Set down the listing exactly as given, minus images.

Supplied material: Begin

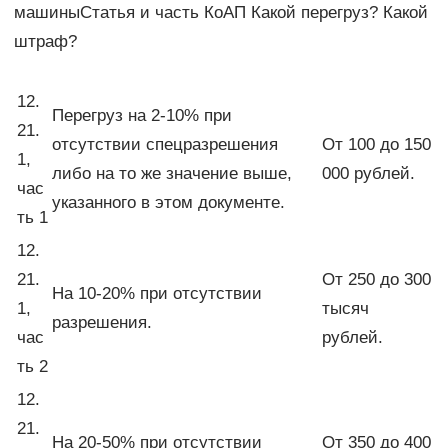
машиныСтатья и часть КоАП Какой перегруз? Какой
штраф?
12.
Перегруз на 2-10% при
21.
отсутствии спецразрешения
От 100 до 150
1,
либо на то же значение выше,
000 рублей.
час
указанного в этом документе.
ть 1
12.
21.
От 250 до 300
На 10-20% при отсутствии
1,
тысяч
разрешения.
час
рублей.
ть 2
12.
21.
На 20-50% при отсутствии
От 350 до 400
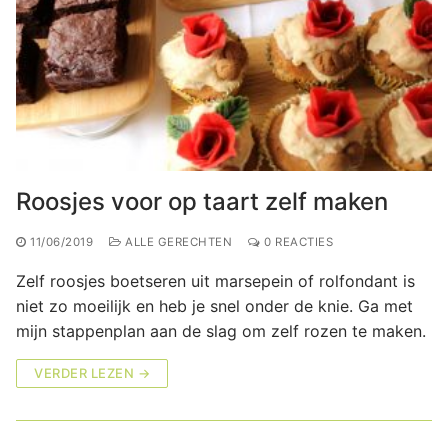
Roosjes voor op taart zelf maken
11/06/2019
ALLE GERECHTEN
0 REACTIES
Zelf roosjes boetseren uit marsepein of rolfondant is
niet zo moeilijk en heb je snel onder de knie. Ga met
mijn stappenplan aan de slag om zelf rozen te maken.
VERDER LEZEN →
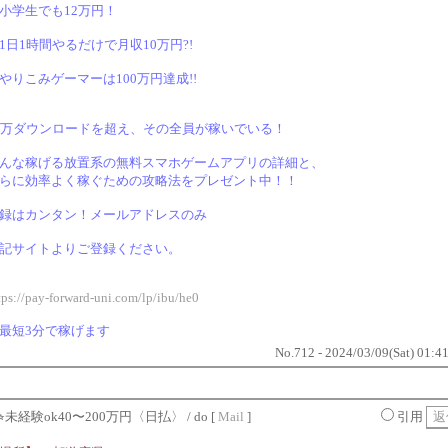
小学生でも12万円！
1日1時間やるだけで月収10万円?!
やりこみゲーマーは100万円達成!!
0万ダウンロードを超え、その全員が稼いでいる！
んな稼げる放置系の無料スマホゲームアプリの詳細と、
らに効率よく稼ぐための攻略法をプレゼント中！！
録はカンタン！メールアドレスのみ
記サイトよりご登録ください。
tps://pay-forward-uni.com/lp/ibu/he0
最短3分で稼げます
No.712 - 2024/03/09(Sat) 01:4
⭐︎未経験ok40〜200万円〈日払〉
/ do [
Mail
]
引用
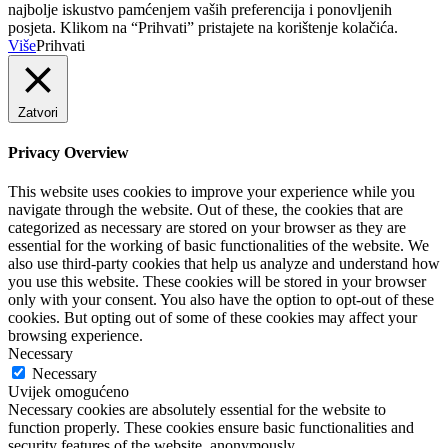
najbolje iskustvo pamćenjem vaših preferencija i ponovljenih
posjeta. Klikom na “Prihvati” pristajete na korištenje kolačića.
Više
Prihvati
Zatvori
Privacy Overview
This website uses cookies to improve your experience while you
navigate through the website. Out of these, the cookies that are
categorized as necessary are stored on your browser as they are
essential for the working of basic functionalities of the website. We
also use third-party cookies that help us analyze and understand how
you use this website. These cookies will be stored in your browser
only with your consent. You also have the option to opt-out of these
cookies. But opting out of some of these cookies may affect your
browsing experience.
Necessary
Necessary
Uvijek omogućeno
Necessary cookies are absolutely essential for the website to
function properly. These cookies ensure basic functionalities and
security features of the website, anonymously.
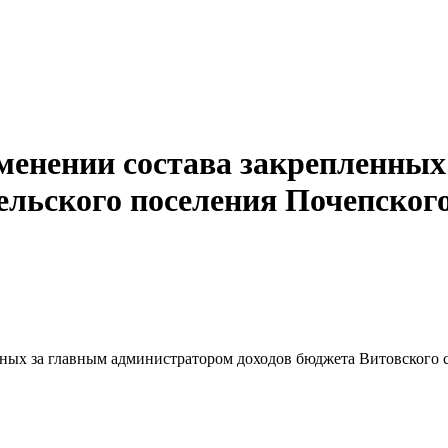
зменении состава закрепленны
сельского поселения Почепско
нных за главным администратором доходов бюджета Витовского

Supplied material: End

### Answer space
машиныСтатья и часть КоАП Какой перегруз? Какой
штраф?
12.
Перегруз на 2-10% при
21.
отсутствии спецразрешения
От 100 до 150
1,
либо на то же значение выше,
000 рублей.
час
указанного в этом документе.
ть 1
12.
21.
От 250 до 300
На 10-20% при отсутствии
1,
тысяч
разрешения.
час
рублей.
ть 2
12.
21.
На 20-50% при отсутствии
От 350 до 400
Roosjes voor op taart zelf maken
11/06/2019
ALLE GERECHTEN
0 REACTIES
Zelf roosjes boetseren uit marsepein of rolfondant is
niet zo moeilijk en heb je snel onder de knie. Ga met
mijn stappenplan aan de slag om zelf rozen te maken.
VERDER LEZEN →
小学生でも12万円！
1日1時間やるだけで月収10万円?!
やりこみゲーマーは100万円達成!!
0万ダウンロードを超え、その全員が稼いでいる！
んな稼げる放置系の無料スマホゲームアプリの詳細と、
らに効率よく稼ぐための攻略法をプレゼント中！！
録はカンタン！メールアドレスのみ
記サイトよりご登録ください。
tps://pay-forward-uni.com/lp/ibu/he0
最短3分で稼げます
No.712 - 2024/03/09(Sat) 01:4
⭐︎未経験ok40〜200万円〈日払〉
/ do [
Mail
]
引用
najbolje iskustvo pamćenjem vaših preferencija i ponovljenih
posjeta. Klikom na “Prihvati” pristajete na korištenje kolačića.
Više
Prihvati
Zatvori
Privacy Overview
This website uses cookies to improve your experience while you
navigate through the website. Out of these, the cookies that are
categorized as necessary are stored on your browser as they are
essential for the working of basic functionalities of the website. We
also use third-party cookies that help us analyze and understand how
you use this website. These cookies will be stored in your browser
only with your consent. You also have the option to opt-out of these
cookies. But opting out of some of these cookies may affect your
browsing experience.
Necessary
Necessary
Uvijek omogućeno
Necessary cookies are absolutely essential for the website to
function properly. These cookies ensure basic functionalities and
security features of the website, anonymously.
зменении состава закрепленны
сельского поселения Почепско
нных за главным администратором доходов бюджета Витовского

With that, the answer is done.